Mariage de la beauté et de la fonctionnalité

De 1895 à nos jours

1960

Vacheron Constantin: Montre pour homme, maquettte de la montre Kallista/1979

Dans les décennies 1960 et 1970, l'horlogerie évolue vers la montre fonctionnelle pour laquelle esthétique et vocation utilitaire vont de pair. Ce processus, globalement peu propice à la recherche de qualité, est influencé par la lutte acharnée que se livrent montres mécaniques et électroniques au cours de cette période. La montre de Haute Horlogerie technique ou précieuse est toutefois peu concernée.

En 1956, Piaget lance une montre ultraplate aux dimensions suffisantes pour que toute femme coquette n'ait pas besoin de lunettes pour lire l'heure. Les deux millimètres de hauteur du boîtier permettent d'inclure à partir de 1964 des cadrans de pierres ornementales d'une épaisseur de sept dixièmes de millimètres. Jade, lapis-lazuli, malachite, Quartz (Mouvement), œil de tigre, opale, turquoise, onyx, corail, nacre, etc., offrent pas moins de 30 options différentes. Ces cadrans assurent à Piaget un impact durable dans le monde de la montre précieuse d'autant plus que leur grand diamètre rend, au risque de choquer les traditionnalistes, tous chiffres et index superflus. Traités selon une vision joaillière, ils sont à rapprocher de ceux des années ultérieures, entièrement pavés de diamants. Un grand cadran requiert un bracelet dont la largeur offre aux décorateurs un vaste champ d'expression, point de départ d'innombrables recherches et développement. Au début des années 1970, Piaget utilise les pierres dures pour les cadrans et l'ornementation des montres-manchettes avec bracelets Esclave, surdimensionnés pour hommes et pour dames, plus classiques mais tout aussi novatrices. A la même période, la marque relance une tradition horlogère de toujours : celle des montres sautoirs portées autour du cou par des chaines précieuses, en parfaite adéquation avec la mode de l'époque. Celle-ci est vouée à la mobilité née de l'évolution sociale qui se traduit par une profonde transformation des goûts.
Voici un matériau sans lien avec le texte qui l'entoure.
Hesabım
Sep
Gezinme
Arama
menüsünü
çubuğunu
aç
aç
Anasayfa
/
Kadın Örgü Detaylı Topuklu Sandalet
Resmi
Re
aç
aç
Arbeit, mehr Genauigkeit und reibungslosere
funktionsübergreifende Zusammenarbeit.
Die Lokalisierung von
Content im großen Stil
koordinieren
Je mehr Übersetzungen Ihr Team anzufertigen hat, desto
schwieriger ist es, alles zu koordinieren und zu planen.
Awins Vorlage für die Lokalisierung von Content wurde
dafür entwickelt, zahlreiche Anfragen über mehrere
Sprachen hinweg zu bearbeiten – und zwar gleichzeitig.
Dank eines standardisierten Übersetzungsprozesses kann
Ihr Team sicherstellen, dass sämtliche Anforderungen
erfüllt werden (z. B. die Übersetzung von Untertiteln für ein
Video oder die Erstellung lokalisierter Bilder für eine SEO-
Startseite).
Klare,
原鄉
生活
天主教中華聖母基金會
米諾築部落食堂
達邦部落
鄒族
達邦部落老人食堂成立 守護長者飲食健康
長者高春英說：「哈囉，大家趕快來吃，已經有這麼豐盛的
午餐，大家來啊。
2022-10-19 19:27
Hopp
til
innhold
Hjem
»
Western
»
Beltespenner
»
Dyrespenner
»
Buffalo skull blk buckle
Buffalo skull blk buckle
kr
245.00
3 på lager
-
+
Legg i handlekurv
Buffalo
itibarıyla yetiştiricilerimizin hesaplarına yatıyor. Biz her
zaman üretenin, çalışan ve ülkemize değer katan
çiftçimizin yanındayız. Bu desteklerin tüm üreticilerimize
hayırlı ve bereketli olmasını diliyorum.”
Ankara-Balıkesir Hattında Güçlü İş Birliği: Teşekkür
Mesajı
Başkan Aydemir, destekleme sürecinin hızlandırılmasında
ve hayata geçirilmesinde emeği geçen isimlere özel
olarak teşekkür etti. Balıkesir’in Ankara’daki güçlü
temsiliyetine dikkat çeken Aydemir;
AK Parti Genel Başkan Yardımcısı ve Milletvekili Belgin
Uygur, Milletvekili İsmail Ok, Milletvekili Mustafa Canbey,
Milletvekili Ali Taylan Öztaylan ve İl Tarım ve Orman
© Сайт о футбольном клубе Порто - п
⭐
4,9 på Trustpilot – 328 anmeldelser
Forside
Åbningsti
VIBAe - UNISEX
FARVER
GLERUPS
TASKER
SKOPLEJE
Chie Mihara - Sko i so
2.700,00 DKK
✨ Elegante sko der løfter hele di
La montre joaillière aux proportions affirmées se pare du panachage des couleurs blanche, verte, rouge et bleue des diamants, émeraudes, rubis et saphirs que reprendra la ligne Arlequin de Mauboussin quelques années après sur des pièces de plus petites dimensions. En 1976, Chopard insère des diamants entre deux glaces-saphir afin qu'ils puissent se mouvoir en toute liberté autour du cadran. La montre Happy Diamonds destinée autant à la clientèle masculine que féminine est née.

A la charnière des décennies 1970 et 1980, deux créations uniques réalisées sur commande sont honorées chacune au titre de la montre-bracelet joaillière la plus chère de son époque. La montre Kallista de Vacheron Constantin, d'après un projet de Raymond Moretti, se pare en 1979 de 118 diamants taille émeraude (130 carats) montés sur or jaune ; elle est annonciatrice de la ligne Lady Kalla. La montre Phaebus de Piaget, quant à elle, est ornée de 296 diamants dont un bleu (87,87 carats au total), montés sur platine.